The government is to introduce a blanket ban on ‘legal highs’, as announced in last month’s Queen’s Speech. The Psychoactive Substances Bill will ‘prohibit and disrupt’ the production, distribution and supply of all new psychoactive substances (NPS).
The legislation will be UK-wide, and will include powers to both seize and destroy NPS as well as to ‘search persons, premises and vehicles’. The blanket ban means that the authorities will no longer need to take a substance-by-substance approach to NPS, more than 500 of which have been banned already.
The new laws, which will also extend to nitrous oxide, are likely to effectively spell the end of the high street ‘head shop’, and offences detailed in the bill will carry a maximum sentence of seven years. Once the legislation is passed, it will be an offence to produce, import, supply or possess with intent to supply ‘any substance intended for human consumption that is capable of producing a psychoactive effect’, although substances such as caffeine, alcohol and tobacco will be exempt.
‘The landmark bill will fundamentally change the way we tackle new psychoactive substances – and put an end to the game of cat and mouse in which new drugs appear on the market more quickly than government can identify and ban them,’ said crime minister Mike Penning. ‘The blanket ban will give police and other law enforcement agencies greater powers to tackle the reckless trade in psychoactive substances, instead of having to take a substance-by-substance approach.’
The announcement has met with a mixed response, with Transform accusing the government of ceding control to ‘those on the wrong side of the law’ and Release executive director Niamh Eastwood describing the bill as ‘full blown regression’.

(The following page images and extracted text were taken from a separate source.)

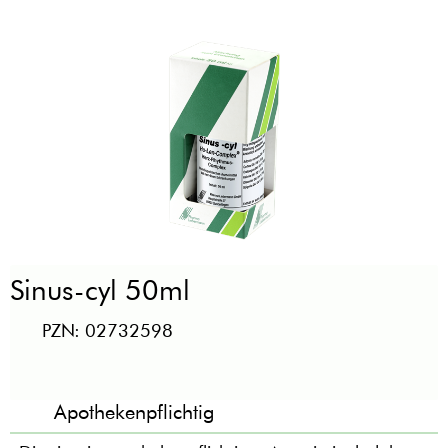
Sinus-cyl 50ml
PZN: 02732598
Apothekenpflichtig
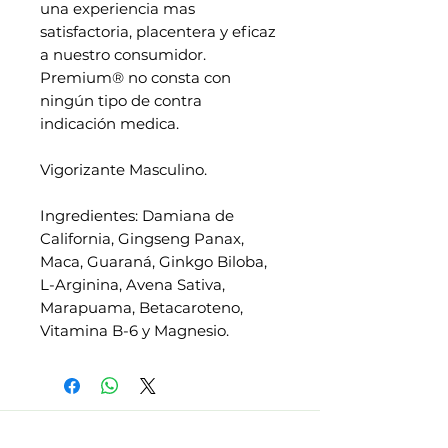
una experiencia mas
satisfactoria, placentera y eficaz
a nuestro consumidor.
Premium® no consta con
ningún tipo de contra
indicación medica.
Vigorizante Masculino.
Ingredientes: Damiana de
California, Gingseng Panax,
Maca, Guaraná, Ginkgo Biloba,
L-Arginina, Avena Sativa,
Marapuama, Betacaroteno,
Vitamina B-6 y Magnesio.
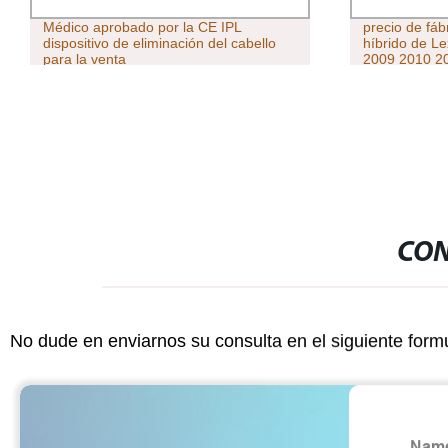
a CE IPL
precio de fábrica 288V batería de coche
ón del cabello
híbrido de Lexus GS 450h 2007 2008
2009 2010 2011 2012
CON
No dude en enviarnos su consulta en el siguiente form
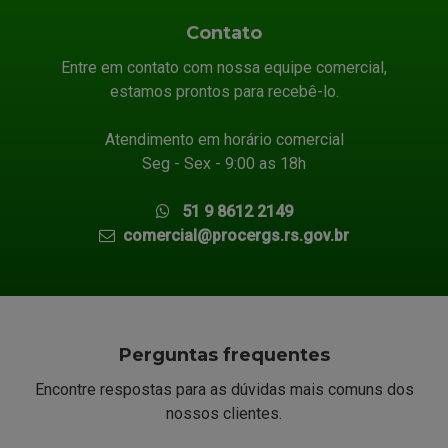
Contato
Entre em contato com nossa equipe comercial,
estamos prontos para recebê-lo.
Atendimento em horário comercial
Seg - Sex - 9:00 as 18h
51 9 8612 2149
comercial@procergs.rs.gov.br
Perguntas frequentes
Encontre respostas para as dúvidas mais comuns dos
nossos clientes.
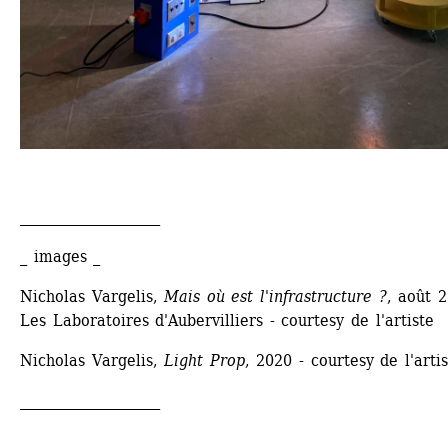
____________________
_ images _
Nicholas Vargelis,
Mais où est l'infrastructure ?
, août 2
Les Laboratoires d'Aubervilliers - courtesy de l'artiste
Nicholas Vargelis, 
Light Prop
, 2020 - courtesy de l'arti
____________________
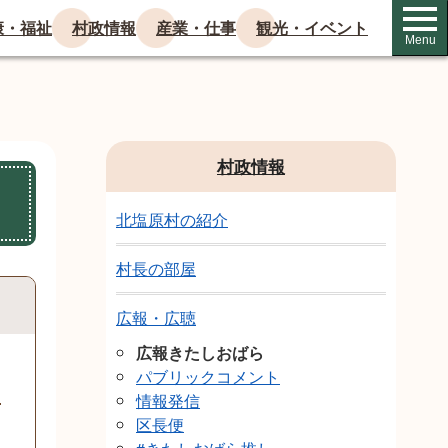
康・福祉
村政情報
産業・仕事
観光・イベント
Menu
村政情報
北塩原村の紹介
村長の部屋
広報・広聴
広報きたしおばら
パブリックコメント
情報発信
区長便
S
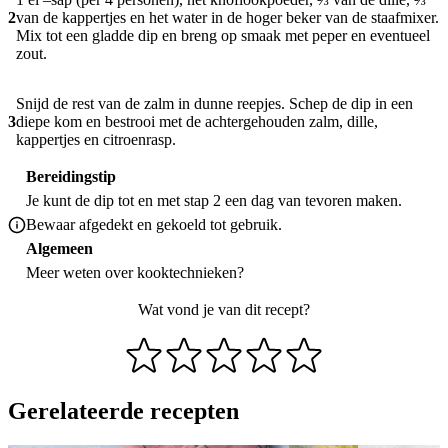
2
van de kappertjes en het water in de hoger beker van de staafmixer.
Mix tot een gladde dip en breng op smaak met peper en eventueel
zout.
Snijd de rest van de zalm in dunne reepjes. Schep de dip in een
3
diepe kom en bestrooi met de achtergehouden zalm, dille,
kappertjes en citroenrasp.
Bereidingstip
Je kunt de dip tot en met stap 2 een dag van tevoren maken.
Bewaar afgedekt en gekoeld tot gebruik.
Algemeen
Meer weten over
kooktechnieken
?
Wat vond je van dit recept?
Gerelateerde recepten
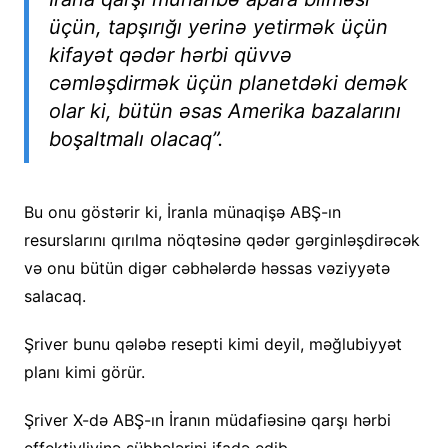
üçün, tapşırığı yerinə yetirmək üçün
kifayət qədər hərbi qüvvə
cəmləşdirmək üçün planetdəki demək
olar ki, bütün əsas Amerika bazalarını
boşaltmalı olacaq”.
Bu onu göstərir ki, İranla münaqişə ABŞ-ın
resurslarını qırılma nöqtəsinə qədər gərginləşdirəcək
və onu bütün digər cəbhələrdə həssas vəziyyətə
salacaq.
Şriver bunu qələbə resepti kimi deyil, məğlubiyyət
planı kimi görür.
Şriver X-də ABŞ-ın İranın müdafiəsinə qarşı hərbi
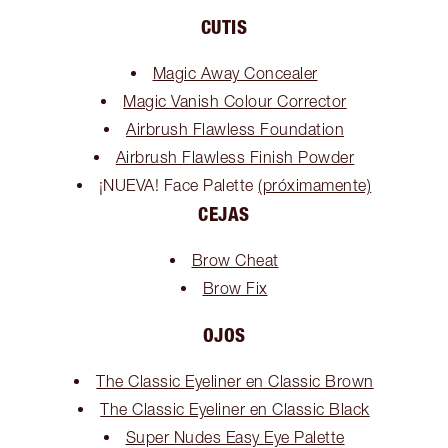
CUTIS
Magic Away Concealer
Magic Vanish Colour Corrector
Airbrush Flawless Foundation
Airbrush Flawless Finish Powder
¡NUEVA! Face Palette
(próximamente)
CEJAS
Brow Cheat
Brow Fix
OJOS
The Classic Eyeliner en Classic Brown
The Classic Eyeliner en Classic Black
Super Nudes Easy Eye Palette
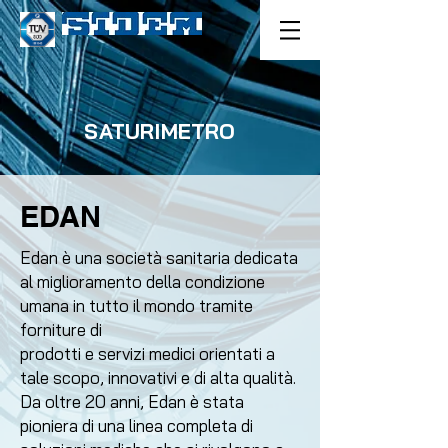
SATURIMETRO
EDAN
Edan è una società sanitaria dedicata
al miglioramento della condizione
umana in tutto il mondo tramite
forniture di
prodotti e servizi medici orientati a
tale scopo, innovativi e di alta qualità.
Da oltre 20 anni, Edan è stata
pioniera di una linea completa di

The Local Government Association (LGA), however, said that an outright ban would enable trading standards officers to protect the public from ‘devastating consequences’ by closing down head shops, while Addaction chief executive Simon Antrobus said that, although the government was right to clarify the ‘legal grey area’ around the sale of NPS, ‘we mustn’t kid ourselves that this legislation is enough to address the harm caused by these substances’. Any regulatory measures would need to be backed up by a ‘renewed focus on education, support, advice and specialist treatment’, he stated.